Я кончил переводить, и некоторое время стояла полная тишина. Такая тишина бывает, когда внутри нас ищет выхода не переводимая ни на какие языки речь. Молча течет она…
„Далекие сестры…“ Была в этих словах грациозная чистота смуглых девичьих пальцев, прокалывающих иглой шелк ради неизвестных им северянок, чтобы в снежной стране усталые глаза улыбнулись фантастической и пылкой вышивке. Двенадцать пар черных глаз склонились издалека над Розовым Залом. Юг, смеясь, кивнул Северу. Он дотянулся своей жаркой рукой до отмороженных пальцев. Эта рука, пахнущая розой и ванильным стручком, – легкая рука нервного, как коза, создания, носящего двенадцать имен, внесла в повесть о картофеле и холодных квартирах наивный рисунок, подобный тому, что делает на полях своих книг СетонТомпсон: арабеск из лепестков и лучей».
Это полотно и эта сцена в рассказе – кульминация повествования, та высокая пронзительная нота, которая должна обернуться своей противоположностью. Гремучая смесь из Кубы и КУБУ, из голодного Петербурга и бессмысленнопрекрасных даров Бам-Грана не может не взорваться, и она взрывается. Когда-то на глазах у изумленных жителей Каперны появился корабль с «Алыми парусами» и восторжествовал над приземленностью и грубостью тучных обитателей прибрежного селения, когда-то в «Сердце пустыни» среди африканских лесов возникло человеческое поселение, но в «Фанданго» Грин, как ни странно это звучит, – объективнее, и конфликтом высокой мечты и низкой обыденности с убедительным поражением последней дело не ограничивается. Автор уже не оставляет народ на берегу, но дает ему право голоса и делает его героем.
На сцену выходит обыватель, тот самый, который в рассказе «Маятник души» проклинал революцию. Однако, в отличие от покончившего с собой Репьева, статистик Ершов в «Фанданго» проклинает мечту и, надо признать, получается это у него весьма убедительно и эмоционально:
«Это какое-то обалдение! Чушь, чепуха, возмутительное явление! Этого быть не может! Я не… верю, не верю ничему! Ничего этого нет, и ничего не было! Это фантомы, фантомы! – прокричал он. – Мы одержимы галлюцинацией или угорели от жаркой железной печки!
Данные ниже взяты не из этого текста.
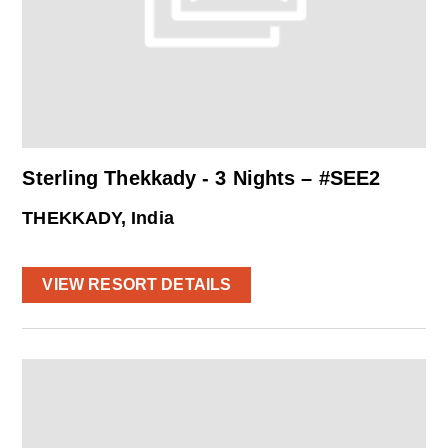
Sterling Thekkady - 3 Nights – #SEE2
THEKKADY, India
VIEW RESORT DETAILS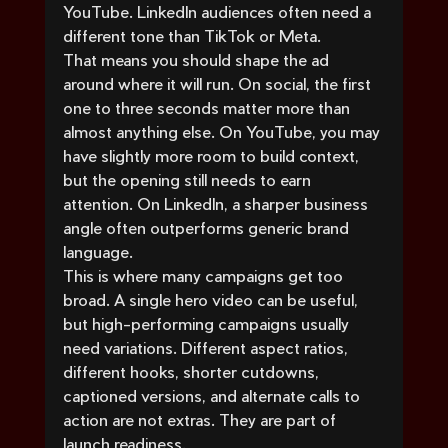
YouTube. LinkedIn audiences often need a 
different tone than TikTok or Meta.
That means you should shape the ad 
around where it will run. On social, the first 
one to three seconds matter more than 
almost anything else. On YouTube, you may 
have slightly more room to build context, 
but the opening still needs to earn 
attention. On LinkedIn, a sharper business 
angle often outperforms generic brand 
language.
This is where many campaigns get too 
broad. A single hero video can be useful, 
but high-performing campaigns usually 
need variations. Different aspect ratios, 
different hooks, shorter cutdowns, 
captioned versions, and alternate calls to 
action are not extras. They are part of 
launch readiness.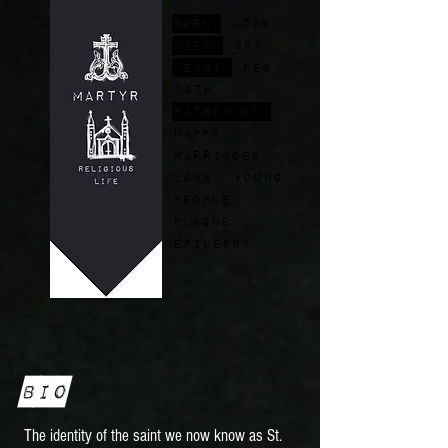
Born:
~226
Died:
269
FEast:
Feb.
14th
Patron of:
happy
marriages,
love, young
people,
plague,
epilepsy
Bio
The identity of the saint we now know as St.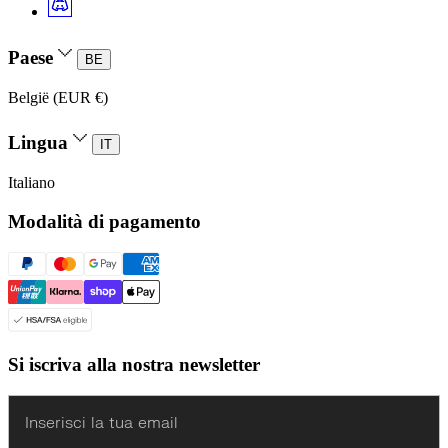
Paese
BE
België (EUR €)
Lingua
IT
Italiano
Modalità di pagamento
Si iscriva alla nostra newsletter
Enter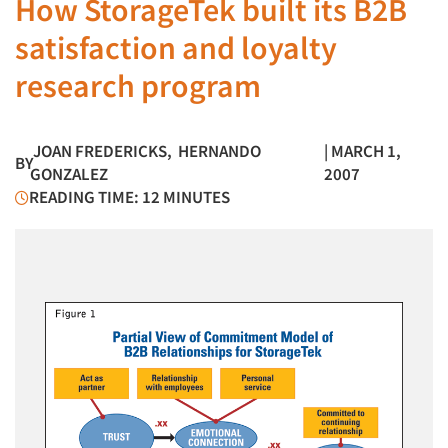
How StorageTek built its B2B
satisfaction and loyalty
research program
JOAN FREDERICKS
,
HERNANDO
| MARCH 1,
BY
GONZALEZ
2007
READING TIME: 12 MINUTES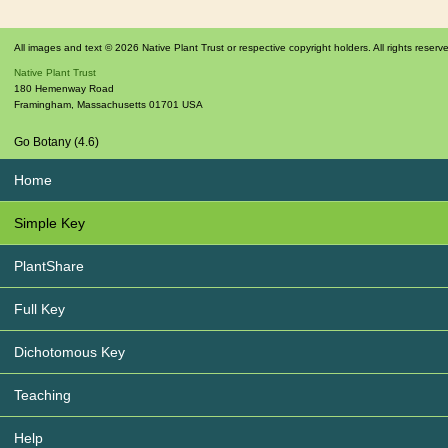
All images and text © 2026 Native Plant Trust or respective copyright holders. All rights reserv
Native Plant Trust
180 Hemenway Road
Framingham
,
Massachusetts
01701
USA
Go Botany (4.6)
Home
Simple Key
PlantShare
Full Key
Dichotomous Key
Teaching
Help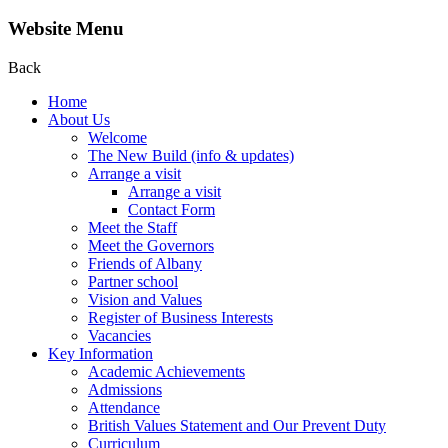
Website Menu
Back
Home
About Us
Welcome
The New Build (info & updates)
Arrange a visit
Arrange a visit
Contact Form
Meet the Staff
Meet the Governors
Friends of Albany
Partner school
Vision and Values
Register of Business Interests
Vacancies
Key Information
Academic Achievements
Admissions
Attendance
British Values Statement and Our Prevent Duty
Curriculum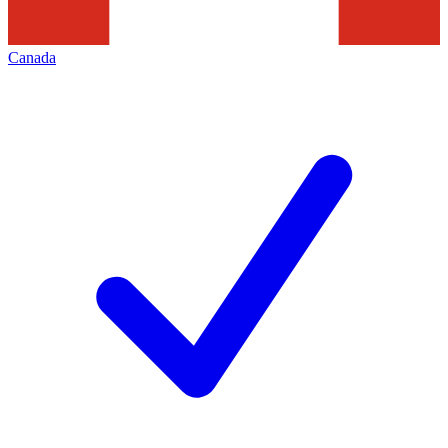
Canada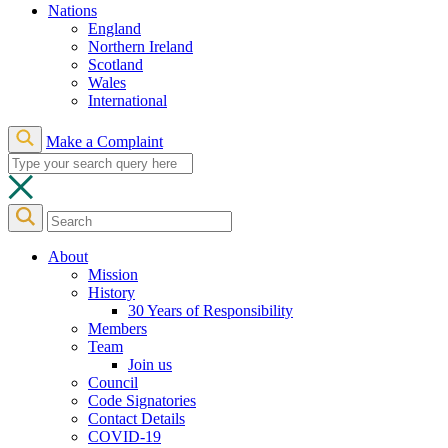
Nations
England
Northern Ireland
Scotland
Wales
International
Make a Complaint
About
Mission
History
30 Years of Responsibility
Members
Team
Join us
Council
Code Signatories
Contact Details
COVID-19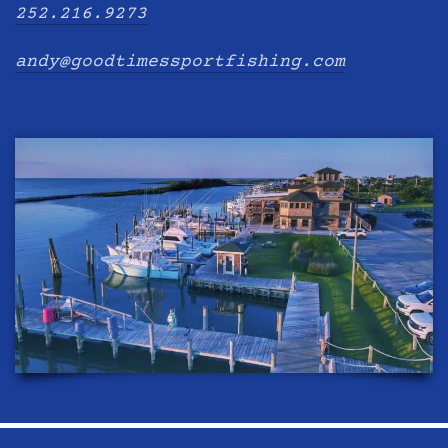
252.216.9273
andy@goodtimessportfishing.com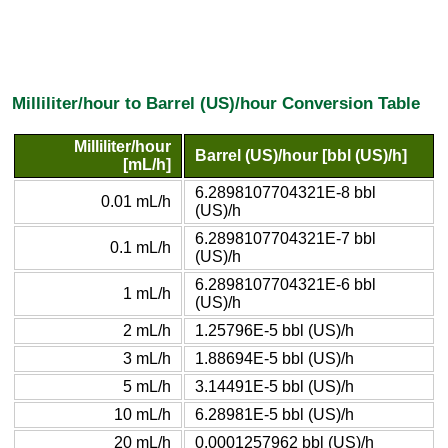
Milliliter/hour to Barrel (US)/hour Conversion Table
Milliliter/hour
Barrel (US)/hour [bbl (US)/h]
[mL/h]
6.2898107704321E-8 bbl
0.01 mL/h
(US)/h
6.2898107704321E-7 bbl
0.1 mL/h
(US)/h
6.2898107704321E-6 bbl
1 mL/h
(US)/h
2 mL/h
1.25796E-5 bbl (US)/h
3 mL/h
1.88694E-5 bbl (US)/h
5 mL/h
3.14491E-5 bbl (US)/h
10 mL/h
6.28981E-5 bbl (US)/h
20 mL/h
0.0001257962 bbl (US)/h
Нет этих испанцев! Нет покрывала! Нет плащей и горностаев! Нет ничего, никаких фиглей-миглей! Вижу, но отрицаю! Слышу, но отвергаю! Опомнитесь! Ущипните себя, граждане! Я сам ущипнусь! Все равно, можете меня выгнать, проклинать, бить, задарить или повесить, – я говорю: ничего нет! Не реально! Не достоверно! Дым!.. Я в истерике, я вопию и скандалю, потому что дошел! Вскипел! Покрывало! На кой мне черт покрывало, да и существует ли оно в действительности?! Я говорю: это психоз, видение, черт побери, а не испанцы! Я, я – испанец, в таком случае! … Я прихожу домой в шесть часов вечера. Я ломаю шкап, чтобы немного согреть свою конуру. Я пеку в буржуйке картошку, мою посуду и стираю белье! Прислуги у меня нет. Жена умерла. Дети заиндевели от грязи. Они ревут. Масла мало, мяса нет, – вой! А вы мне говорите, что я должен получить раковину из океана и глазеть на испанские вышивки! Я в океан ваш плюю! Я из розы папироску сверну! Я вашим шелком законопачу оконные рамы! Я гитару продам, сапоги куплю! Я вас, заморские птицы, на вертел насажу и, не ощипав, испеку! Я… эх! Вас нет, так как я не позволю! Скройся, видение, и, аминь, рассыпься!»